The United States bind themselves, in exchange for the lands
ceded in the first and second articles hereof, to give to that part of the Cherokee
nation on the Arkansas as much land on said river and White river as they have
or may hereafter receive from the Cherokee nation east of the Mississippi, acre
for acre, as the just proportion due that part of the nation on the Arkansas agreeably
to their numbers; which is to commence on the north side of the Arkansas
river, at the mouth of Point Remove or Budwell's Old Place; thence, by a straight
line, northwardly, to strike Chataunga mountain, or the hill first above Shield's
Ferry on White river, running up and between said rivers for complement, the
banks of which rivers to be the lines; and to have the above line, from the point
of beginning to the point on White river, run and marked, which shall be done
soon after the ratification of this treaty; and all citizens of the United States,
except Mrs. P. Lovely, who is to remain where she lives during life, removed
from within the bounds as above named. And it is further stipulated, that
the treaties heretofore between the Cherokee nation and the United States are to
continue in full force with both parts of the nation, and both parts thereof entitled
to all the immunities and privilege which the old nation enjoyed under the
aforesaid treaties; the United States reserving the right of establishing factories,
a military post, and roads, within the boundaries above defined.
ARTICLE 6.
The United States do also bind themselves to give to all the poor
warriors who may remove to the western side of the Mississippi river, one rifle
gun and ammunition, one blanket, and one brass kettle, or, in lieu of the brass
kettle, a beaver trap, which is to be considered as a full compensation for the
improvements which they may leave; which articles are to be delivered at such
point as the President of the United States may direct: and to aid in the removal
of the emigrants, they further agree to furnish fiat bottomed boats and provisions
sufficient for that purpose: and to those emigrants whose improvements add real
value to their lands, the United States agree to pay a full valuation for the same,
which is to be ascertained by a commissioner appointed by the President of the
United States for that purpose, and paid for as soon after the ratification of this
treaty as practicable.
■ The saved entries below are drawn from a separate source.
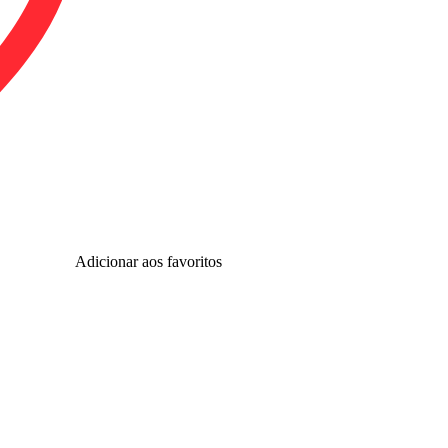
Adicionar aos favoritos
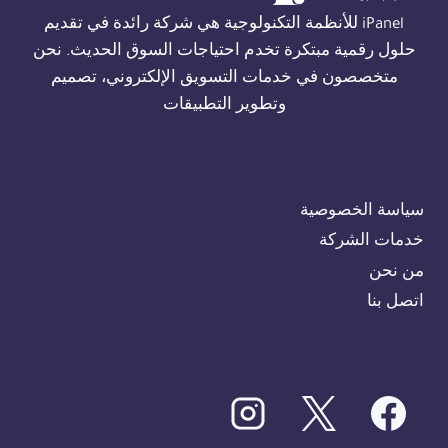
01554305486
iPanel للأنظمة التكنولوجية هي شركة رائدة في تقديم
حلول رقمية مبتكرة تخدم احتياجات السوق الحديث. نحن
متخصصون في خدمات التسويق الإلكتروني، تصميم
وتطوير التطبيقات
سياسة الخصوصية
خدمات الشركة
من نحن
اتصل بنا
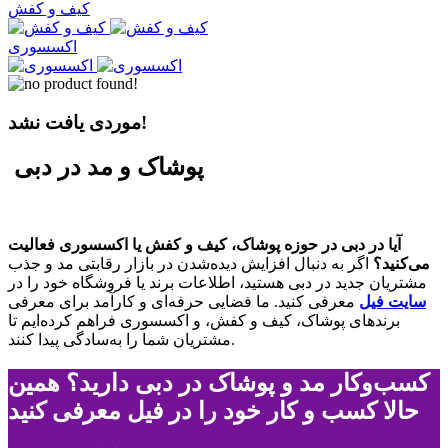
کیف‌ و کفش
اکسسوری
موردی یافت نشد!
پوشاک و مد در دبی
آیا در دبی در حوزه پوشاک، کیف و کفش یا اکسسوری فعالیت
می‌کنید؟
اگر به دنبال افزایش دیده‌شدن در بازار رقابتی مد و جذب
مشتریان جدید در دبی هستید، اطلاعات برند یا فروشگاه خود را در
سایت فیل
معرفی کنید. ما فضایی حرفه‌ای و کارآمد برای معرفی
برندهای پوشاک، کیف و کفش، و اکسسوری فراهم کرده‌ایم تا
مشتریان شما را به‌سادگی پیدا کنند.
کسب‌وکار مد و پوشاک در دبی دارید؟ همین
حالا کسب و کار خود را در فیل معرفی کنید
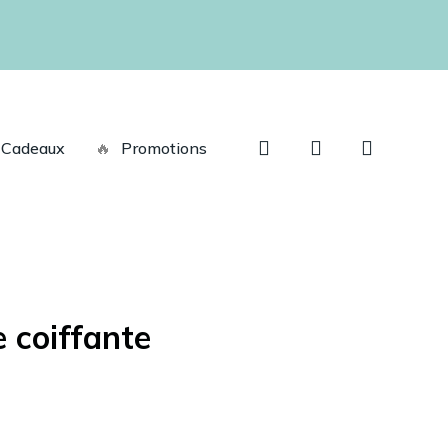
recherche
account
Cadeaux
🔥
Promotions
 coiffante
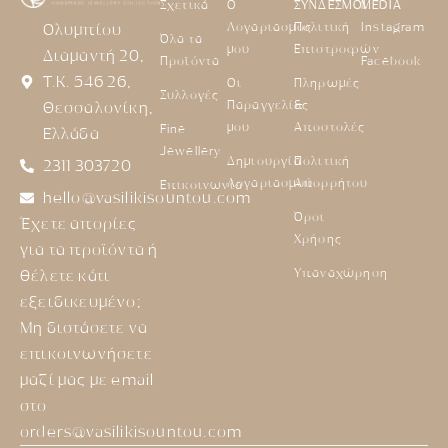
Σχετικά
Ο
ΣΥΝΔΕΣΜΟΙ
MEDIA
Λογαριασμός
Πολιτική
Instagram
Ολυμπίου
Όλα τα
μου
Επιστροφών
Διαμαντή 20,
Προϊόντα
Facebook
Τ.Κ. 546 26,
Οι
Πληρωμές
Συλλογές
Παραγγελίες
&
Θεσσαλονίκη,
μου
Αποστολές
Fine
Ελλάδα
Jewellery
Δημιουργία
Πολιτική
2311 303720
Λογαριασμού
Απορρήτου
Επικοινωνία
hello@vasilikisountou.com
Όροι
Έχετε απορίες
Χρήσης
για τα προϊόντα ή
Υπαναχώρηση
θέλετε κάτι
εξειδικευμένο;
Μη διστάσετε να
επικοινωνήσετε
μαζί μας με email
στο
orders@vasilikisountou.com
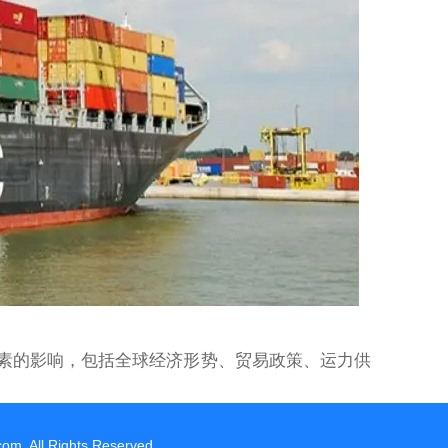
因素的影响，包括全球经济形势、贸易政策、运力供
ll Rights Reserved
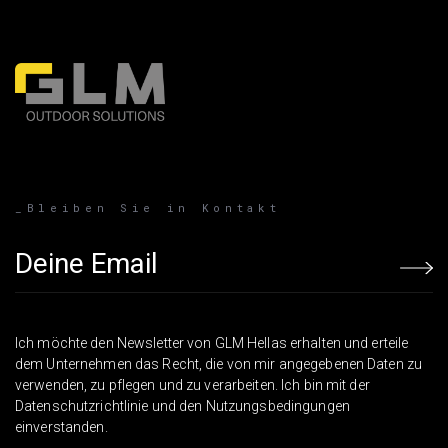
_Bleiben Sie in Kontakt
Email address
Ich möchte den Newsletter von GLM Hellas erhalten und erteile
dem Unternehmen das Recht, die von mir angegebenen Daten zu
verwenden, zu pflegen und zu verarbeiten. Ich bin mit der
Datenschutzrichtlinie und den Nutzungsbedingungen
einverstanden.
The boats and provisions promised to the emigrants are to
be furnished by the agent on the Tennessee river, at such time and place as the
emigrants may notify him of; and it shall be his duty to furnish the same.
ARTICLE 7.
And for all improvements which add real value to the lands lying
within the boundaries ceded to the United States, by the first and second articles
of this treaty, the United States do agree to pay for at the time, and to be valued
in the same manner, as stipulated in the sixth article of this treaty; or, in lieu
thereof, to give in exchange improvements of equal value which the emigrants
may leave, and for which they are to receive pay. And it is further stipulated, that
all these improvements, left by the emigrants within the bounds of the Cherokee
nation east of the Mississippi river, which add real value to the lands, and for
which the United States shall give a consideration, and not so exchanged, shall
be rented to the Indians by the agent, year after year, for the benefit of the poor
and decrepit of that part of the nation east of the Mississippi river, until surrendered
by the nation, or to the nation. And it is further agreed, that the said
Cherokee nation shall not be called upon for any part of the consideration paid
for said improvements at any future period.
ARTICLE 8.
And to each and every head of any Indian family residing on the
east side of the Mississippi river, on the lands that are now, or may hereafter be,
surrendered to the United States, who may wish to become citizens of the United
States, the United States do agree to give a reservation of six hundred and forty
acres of land, in a square, to include their improvements, which are to be as near
the centre thereof as practicable, in which they will have a life estate, with a
reversion in fee simple to their children, reserving to the widow her dower, the
register of whose names is to be filed in the office of the Cherokee agent, which
shall be kept open until the census is taken as stipulated in the third article of this
treaty. Provided, That if any of the heads of families, for whom reservations may
be made, should remove therefrom, then, in that case, the right to revert to the
United States. And provided further. That the land which may be reserved under
this article, be deducted from the amount which has been ceded under the first
and second articles of this treaty.
ARTICLE 9.
It is also provided by the contracting parties, that nothing in the
foregoing articles shall be construed so as to prevent any of the parties so
contracting from the free navigation of all the waters mentioned therein.
ARTICLE 10.
The whole of the Cherokee nation do hereby cede to the United
States all right, title, and claim, to all reservations made to Doublehead and others,
which were reserved to them by a treaty made and entered into at the city of
Washington, bearing date the seventh of January, one thousand eight hundred and six.
ARTICLE 11.
If, it is further agreed that the boundary lines of the lands ceded
to the United States by the <---
First and
<---
Second Article of this treaty, and the
boundary line of the lands ceded by the United States in the
<---
Fifth Article of this treaty,
is to be run and marked by a commissioner or commissioners appointed by the
President of the United States, who shall be accompanied by such commissioners
as the Cherokees may appoint; due notice thereof to be given to the nation.
ARTICLE 12.
The United States do also bind themselves to prevent the intrusion of any of its
citizens within the lands ceded by the first and second articles
of this treaty, until the same shall be ratified by the President and Senate of the
United States, and duly promulgated.
ARTICLE 13.
The contracting parties do also stipulate that this treaty shall
take effect and be obligatory on the contracting parties so soon as the same shall
be ratified by the President of the United States, by and with the advice and consent
of the Senate of the United States.
In witness of all and every thing herein determined, by and between the before
recited contracting parties, we have, in full and open council, at the Cherokee
Agency, this eighth day of July, A. D. one thousand eight hundred and seventeen, [08th July 1817]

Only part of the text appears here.